Target (NYSE:TGT), the eighth-largest retailer in the U.S. by sales, performed well in 2020, in part thanks to consumers stocking up on household items during the first half of 2020 at the start of the COVID-19 pandemic. Full-year fiscal 2020 revenue increased 19.8% with a 19.3% increase in comparable-store sales.

While the consumer-discretionary company did not give guidance for fiscal 2021, citing "continued uncertainty" (including the impact of COVID-19), its stores will likely see a boost as many states in the U.S. lift capacity restrictions and people do more in-person shopping. But that uncertainty is underlined by consensus analyst estimates, which call for revenue and earnings to decrease 2.8% and 7.7%, respectively, in the current year. However, analysts are also projecting a return to growth in 2022.
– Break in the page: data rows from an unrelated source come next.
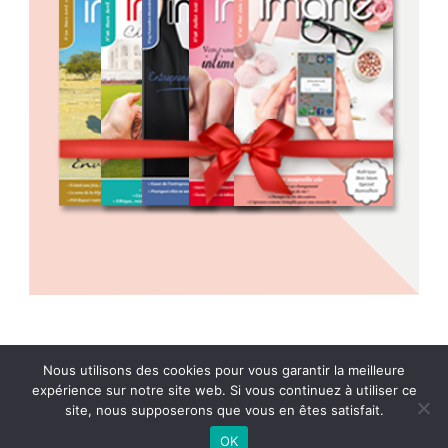
Nous utilisons des cookies pour vous garantir la meilleure
expérience sur notre site web. Si vous continuez à utiliser ce
Conditions Générales de Vente
site, nous supposerons que vous en êtes satisfait.
OK
© 2021 Imane Magazine All rights reserved.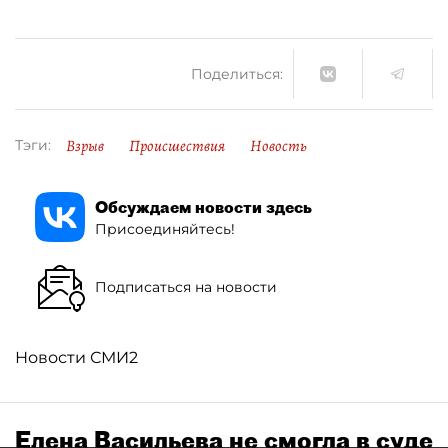
Поделиться:
Взрыв
Происшествия
Новость
Тэги:
Обсуждаем новости здесь
Присоединяйтесь!
Подписаться на новости
Новости СМИ2
Елена Васильева не смогла в суде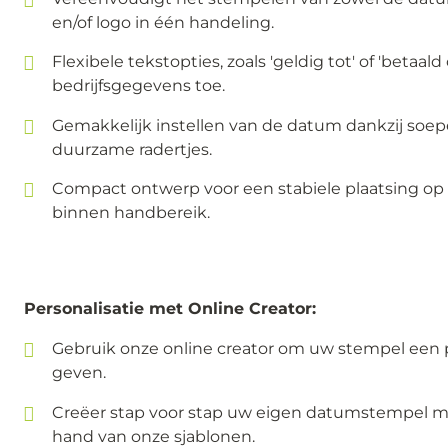
en/of logo in één handeling.
Flexibele tekstopties, zoals 'geldig tot' of 'betaald
bedrijfsgegevens toe.
Gemakkelijk instellen van de datum dankzij soep
duurzame radertjes.
Compact ontwerp voor een stabiele plaatsing op 
binnen handbereik.
Personalisatie met Online Creator:
Gebruik onze online creator om uw stempel een pe
geven.
Creëer stap voor stap uw eigen datumstempel me
hand van onze sjablonen.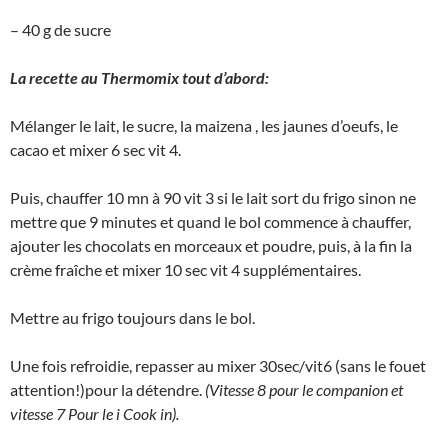
– 40 g de sucre
La recette au Thermomix tout d’abord:
Mélanger le lait, le sucre, la maizena , les jaunes d’oeufs, le
cacao et mixer 6 sec vit 4.
Puis, chauffer 10 mn à 90 vit 3 si le lait sort du frigo sinon ne
mettre que 9 minutes et quand le bol commence à chauffer,
ajouter les chocolats en morceaux et poudre, puis, à la fin la
crème fraîche et mixer 10 sec vit 4 supplémentaires.
Mettre au frigo toujours dans le bol.
Une fois refroidie, repasser au mixer 30sec/vit6 (sans le fouet
attention!)pour la détendre.
(Vitesse 8 pour le companion et
vitesse 7 Pour le i Cook in).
Here are three reasons the stock is likely to outperform in the long term.

Two Target employees put on personal protective equipment in the checkout section of a Target store

Image source: Target.

Taking a unique position in retail

The efficient one-stop shopping that Target offers its customers will still appeal to time-strapped shoppers seeking convenience and value as things return to normal in a post-pandemic world. This sets Target apart from smaller competitors and specialty chains.

The company also makes it as easy as possible for customers to shop at its stores with a well-established omnichannel strategy. Target takes full advantage of its large store footprint as there are "nearly 1,900 stores within 10 miles of the vast majority of U.S. consumers to offer the fastest and easiest digital fulfillment in retail." That reach has been essential as the company fulfilled 95% of its fourth-quarter revenue through its stores, including both in-store and online sales.

Consumers appreciate unique, quality product offerings at affordable prices, and Target excels in this market, in both good and challenging economic times.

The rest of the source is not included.